* _Description of the task_:
Would you please set down the lines of the data from the one containing "אכן סומכים מתוך" to the final line, exactly and only those?

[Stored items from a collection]
--------------------------------

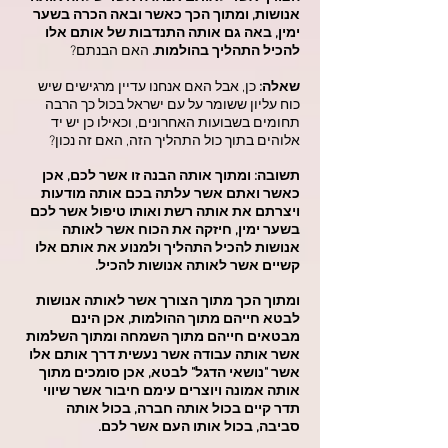
אנושות, ומתוך הכך כאשר ובאה הכרה בשער
ימין, באה גם אותה התנדבות של אותם אלו
להכיל התהליך בהולמות.
האם הבנתם?
שאלה:
כן, אבל האם אנחנו עדיין מרגישים שיש
כוח עליון ששומר על עם ישראל בכול כך הרבה
תחומים בשבועות האחרונים, וכאילו כן יש יד
אלוהים בתוך כול התהליך הזה, האם זה נכון?
תשובה: ומתוך אותה הבנה זו אשר לכם, אכן
כאשר ואתם אשר עלתה בכם אותה מודעות
ויצרתם את אותה רשת ואותו טיפול אשר לכם
בשער ימין, חיזקה את הכוח אשר לאותה
אנושות להכיל התהליך ולמנוע את אותם אלו
קשיים אשר לאותה אנושות להכיל.
ומתוך הכך מתוך הצורך אשר לאותה אנושות
לבטא חייהם מתוך ההולמות, אכן הינם
מבטאים חייהם מתוך השמחה ומתוך השלמות
אשר אותה עבודה אשר נעשית דרך אותם אלו
אשר "נושאי הדגל" לבטא, אכן סומכים מתוך
אותה אמונה ויוצרים עימם חיבור אשר שיווי
תדר קיים בכול אותה חברה, בכול אותה
סביבה, בכול אותו העם אשר לכם.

--------------------------------

* _Result of the task_:
אשר "נושאי הדגל" לבטא, אכן סומכים מתוך
אותה אמונה ויוצרים עימם חיבור אשר שיווי
תדר קיים בכול אותה חברה, בכול אותה
סביבה, בכול אותו העם אשר לכם.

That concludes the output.